It probably would help to understand what a collective farm was, and was not. The term "collective" is important - it means that under the official Soviet accounting, the agricultural enterprise supposedly is self-supporting, generating enough rubles with the sales of its produce to support its costs of operation. An important thing to remember is that collective farms at least by definition (and in theory) were not run by the state, but rather the agricultural workers themselves.

This was pretty much an ad hoc construct by the Soviets to figure out a way to force the Russian empire's peasants into some form of Socialist framework. At least in the beginning pretty much it was one kholhoz (collective farm) per village.

Before getting to details I'll add that as time went on the Soviets went more and more to a bigger operation, called a "Sovkhoz", which didn't have to cover its costs but was just a government company, effectively a factory making agricultural produce. Some of these operations were gigantic, as it wasn't like the free market was keeping the Soviets from experimenting with economies of scale.
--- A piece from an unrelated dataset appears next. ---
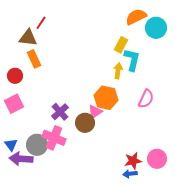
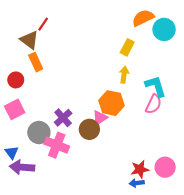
brown triangle: (28, 38) -> (29, 40), turned 30
cyan L-shape: (132, 60) -> (156, 86), moved, turned -30
gray circle: (37, 145) -> (39, 132), moved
Add into that mixture the RL fact that different agriculture requires different equipment, labour volumes, water supplies, etc., and one thing you are left with is that the variety is endless.

I'll stick with the basics, and I'll keep to "classic" Soviet late 1930s, i.e., this is sort of the movie ideal, and the further you get away from Moscow, the more the reality will get away from this ideal.

First, you have to have a two-story building for the chairman. This building is always by far the highest-quality building of the entire kholkhoz. Very frequently there will be evergreens planted nearby or in front, as this denotes importance. If there is any place at the kholkhoz with electricity and plumbing, it is here. Also, if paved roads are limited, then this is the place with the single concrete parking lot, also in front of the building.

The next thing you need is a connection with the rest of the world, be it road or rail. Almost never is the connection a highway, usually it's a dirt road or a single lane macadam. There is no drainage on either side of the road, usually. Bridges are infrequent and if the terrain is uneven there are no grades. Bear in mind that the main means of transportation is hoof or human foot.

The road will go to the place where the agricultural produce is stored or processed or manufactured. This could be a RR siding, grain silos, or even (rare!) refrigeration for something like meat or dairy products. There is a short distance between the headquarters and this production building, depending on the size of the kholkhoz between say 50 and 500 meters.

Along this connecting road there is the other adminstrative buildigns that makes the kholkhoz go. If it is an important khokhoz there will be tractor sheds, and if there are tractors then there will inevitably be places for the tractors to get fuel and maintenance. An absolute necessity in any Soviet rural enterprise is the warehouse, where all the deficit spare parts and stuff every one wants (light bulbs, toilet paper, car tires) are kept.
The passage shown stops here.